(Saved data entries)

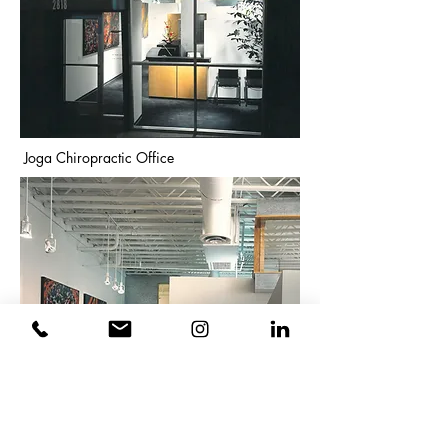
Joga Chiropractic Office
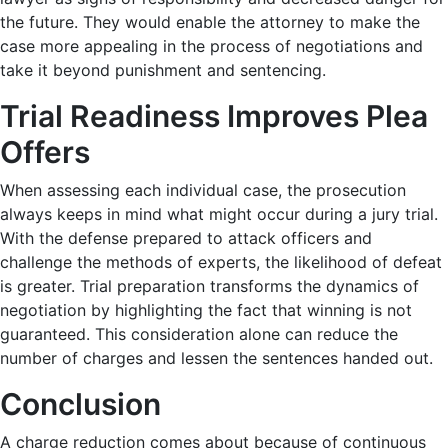
the future. They would enable the attorney to make the
case more appealing in the process of negotiations and
take it beyond punishment and sentencing.
Trial Readiness Improves Plea
Offers
When assessing each individual case, the prosecution
always keeps in mind what might occur during a jury trial.
With the defense prepared to attack officers and
challenge the methods of experts, the likelihood of defeat
is greater. Trial preparation transforms the dynamics of
negotiation by highlighting the fact that winning is not
guaranteed. This consideration alone can reduce the
number of charges and lessen the sentences handed out.
Conclusion
A charge reduction comes about because of continuous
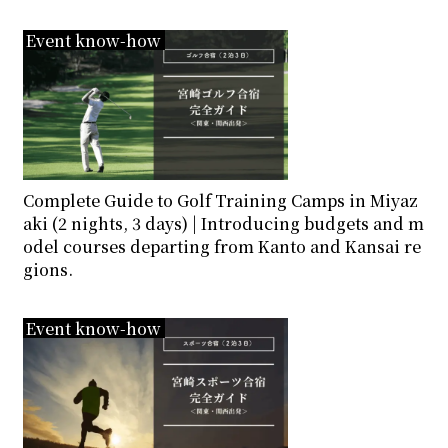
Event know-how
Complete Guide to Golf Training Camps in Miyaz
aki (2 nights, 3 days) | Introducing budgets and m
odel courses departing from Kanto and Kansai re
gions.
Event know-how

EXERCISE DESCRIPTION -> Each line of the data should be quoted exactly, with pictures left out.

RESPONSE TO THIS TASK ->
Joga Chiropractic Office
the future. They would enable the attorney to make the
case more appealing in the process of negotiations and
take it beyond punishment and sentencing.
Trial Readiness Improves Plea
Offers
When assessing each individual case, the prosecution
always keeps in mind what might occur during a jury trial.
With the defense prepared to attack officers and
challenge the methods of experts, the likelihood of defeat
is greater. Trial preparation transforms the dynamics of
negotiation by highlighting the fact that winning is not
guaranteed. This consideration alone can reduce the
number of charges and lessen the sentences handed out.
Conclusion
A charge reduction comes about because of continuous
Event know-how
Complete Guide to Golf Training Camps in Miyaz
aki (2 nights, 3 days) | Introducing budgets and m
odel courses departing from Kanto and Kansai re
gions.
Event know-how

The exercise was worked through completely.